Rotterdam’s pride Michel de Hey is, in no small part, responsible for the city’s now vibrant house and techno scene. For over more then two decades he has championed the best the genre has to offer through his own tight DJ sets, radio shows, productions and, of course, courtesy of his own labels including HEY! and the late EC Records.  From funky house to big rolling techno via everything in between, de Hey can do it all.

With his talent as a producer, skills behind the decks and a variety of different genres, Michel opened the door to techno and tech house for a major crowd of lovers throughout almost 30 years. And he still does so today. He succeeded to get a solid reputation abroad through his excellent DJ performances at clubs, parties and festival events across the globe! Together with his ever so popular radio show HEY!Muzik which by now is broadcasted in more then 10 countries.

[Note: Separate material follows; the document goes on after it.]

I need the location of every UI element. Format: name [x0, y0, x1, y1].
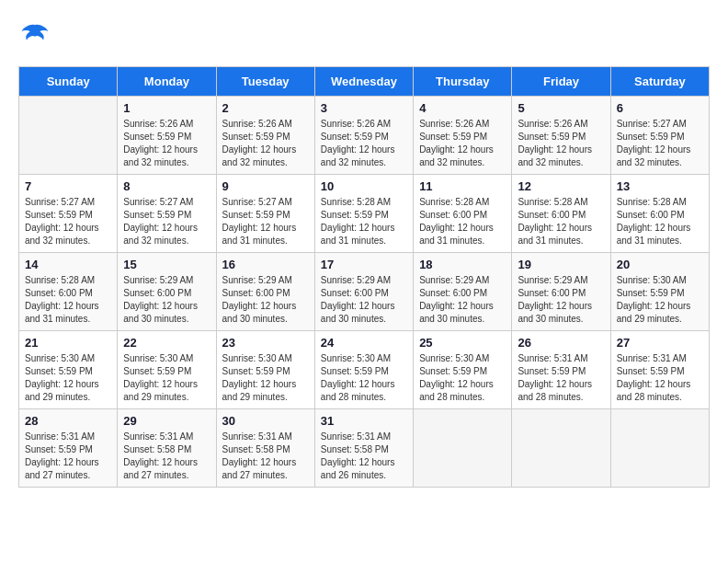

His own productions have joined the dots between sleek and stripped back techno, groove laden minimal and more propulsive tech house. Labels to have released these sounds include EC Records, Circle Music, DFTD as well as Noir and Bedrock Records, with in-the-know DJ’s always playing his records all over the world.

So too does the man himself tour, regularly playing top clubs and festivals like Womb, Japan, Circo Loco and Space in Ibiza, Weekend in Berlin, Mysteryland USA and many others across Europe and the Middle East, including the upcoming Amsterdam-based Free Your Mind on 6 June, 2015. Given Michel’s ability to thread together so many styles and sounds on dancefloors everywhere it’s no wonder he has mixed many compilation CDs in his time like No Nonsense, Technological Elements, Impulz, Dance Valley on Ibiza and many more.

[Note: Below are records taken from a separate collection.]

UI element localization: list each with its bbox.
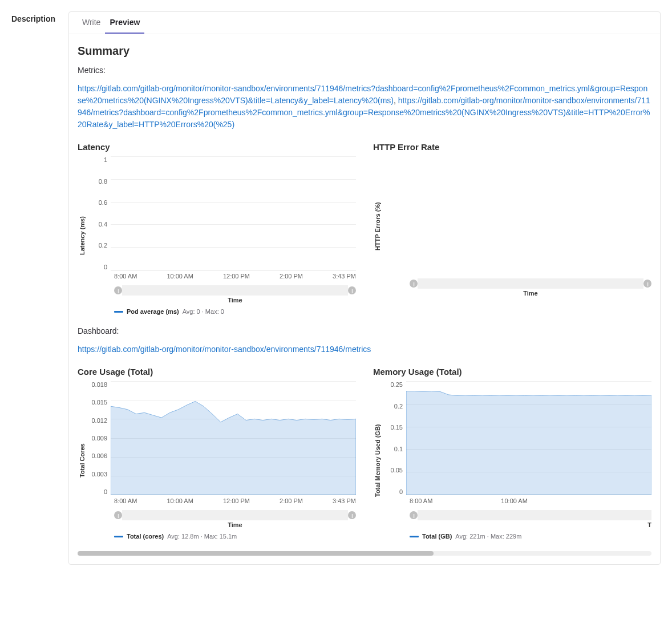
- brush-handle-left[interactable]: [410, 280, 418, 288]
- series-area: [406, 381, 651, 495]
- y-axis-label: HTTP Errors (%): [373, 156, 382, 297]
- dashboard-link[interactable]: https://gitlab.com/gitlab-org/monitor/mo…: [78, 345, 371, 354]
- chart-title: Latency: [78, 142, 356, 152]
- description-panel: Write Preview Summary Metrics: https://g…: [68, 11, 661, 565]
- chart-memory-usage: Memory Usage (Total) Total Memory Used (…: [373, 367, 651, 540]
- description-label: Description: [11, 14, 57, 23]
- legend-swatch: [410, 536, 419, 537]
- brush-handle-left[interactable]: [410, 511, 418, 519]
- tab-preview[interactable]: Preview: [105, 12, 144, 34]
- editor-tabs: Write Preview: [69, 12, 660, 34]
- metrics-links: https://gitlab.com/gitlab-org/monitor/mo…: [78, 83, 651, 131]
- legend: Total (GB) Avg: 221m · Max: 229m: [410, 533, 651, 540]
- plot-area[interactable]: [111, 381, 356, 495]
- y-axis-label: Total Memory Used (GB): [373, 381, 382, 540]
- legend-swatch: [114, 311, 123, 313]
- y-ticks: 0.018 0.015 0.012 0.009 0.006 0.003 0: [87, 381, 111, 495]
- time-brush[interactable]: [410, 510, 651, 520]
- chart-title: HTTP Error Rate: [373, 142, 651, 152]
- time-brush[interactable]: [114, 510, 356, 520]
- x-ticks: 8:00 AM 10:00 AM 12:00 PM 2:00 PM 3:43 P…: [114, 273, 356, 280]
- metrics-label: Metrics:: [78, 66, 651, 75]
- legend-series-stats: Avg: 221m · Max: 229m: [455, 533, 521, 540]
- chart-title: Memory Usage (Total): [373, 367, 651, 377]
- plot-area[interactable]: [111, 156, 356, 270]
- link-separator: ,: [394, 96, 398, 105]
- chart-title: Core Usage (Total): [78, 367, 356, 377]
- y-axis-label: Latency (ms): [78, 156, 87, 315]
- chart-core-usage: Core Usage (Total) Total Cores 0.018 0.0…: [78, 367, 356, 540]
- brush-handle-right[interactable]: [348, 286, 356, 294]
- scrollbar-thumb[interactable]: [78, 551, 434, 556]
- time-brush[interactable]: [410, 278, 651, 289]
- summary-heading: Summary: [78, 45, 651, 58]
- brush-axis-label: Time: [114, 297, 356, 304]
- brush-axis-label: Time: [410, 290, 651, 297]
- brush-handle-left[interactable]: [114, 511, 122, 519]
- horizontal-scrollbar[interactable]: [78, 551, 651, 556]
- x-ticks: 8:00 AM 10:00 AM 12:00 PM 2:00 PM 3:43 P…: [114, 497, 356, 504]
- y-ticks: 0.25 0.2 0.15 0.1 0.05 0: [382, 381, 406, 495]
- brush-handle-right[interactable]: [643, 280, 651, 288]
- chart-http-error-rate: HTTP Error Rate HTTP Errors (%): [373, 142, 651, 315]
- legend-series-name: Pod average (ms): [127, 308, 179, 315]
- brush-axis-label: Time: [114, 521, 356, 528]
- plot-area[interactable]: [406, 156, 651, 270]
- brush-handle-left[interactable]: [114, 286, 122, 294]
- legend-series-name: Total (cores): [127, 533, 164, 540]
- tab-write[interactable]: Write: [78, 12, 105, 34]
- y-axis-label: Total Cores: [78, 381, 87, 540]
- chart-latency: Latency Latency (ms) 1 0.8 0.6 0.4 0.2 0: [78, 142, 356, 315]
- brush-handle-right[interactable]: [348, 511, 356, 519]
- dashboard-label: Dashboard:: [78, 326, 651, 335]
- x-ticks: 8:00 AM 10:00 AM: [410, 497, 651, 504]
- y-ticks: 1 0.8 0.6 0.4 0.2 0: [87, 156, 111, 270]
- brush-axis-label: T: [410, 521, 651, 528]
- series-area: [111, 381, 356, 495]
- legend-series-stats: Avg: 0 · Max: 0: [183, 308, 224, 315]
- legend-swatch: [114, 536, 123, 537]
- legend-series-stats: Avg: 12.8m · Max: 15.1m: [167, 533, 237, 540]
- time-brush[interactable]: [114, 285, 356, 296]
- legend: Pod average (ms) Avg: 0 · Max: 0: [114, 308, 356, 315]
- legend-series-name: Total (GB): [422, 533, 452, 540]
- legend: Total (cores) Avg: 12.8m · Max: 15.1m: [114, 533, 356, 540]
- plot-area[interactable]: [406, 381, 651, 495]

“I really can’t see myself doing something that would make me happier than this. If they have to push me behind the decks on a wheeled walker, so be it.”

How was your musical upbringing?
There wasn’t any. My dad didn’t have any records or tapes. When he was moody he sang Edith Piaf, but that’s about it. My siblings had some singles – any young people reading this and don’t know what singles look like, they’re tiny vinyl records – but mainly for radio.

Back in the day, you had these local pirate radio stations and that’s actually where I developed my taste in dance music. Most of them were dedicated in playing specific genres like Disco or Italo. You didn’t have Shazam or anything, so the records were nothing short of a mystery and you’d have to go to a record store and hope they were nice enough to help you in your quest to find that specific record. I still bump in to records from those days that I remember hearing on those pirate radio stations.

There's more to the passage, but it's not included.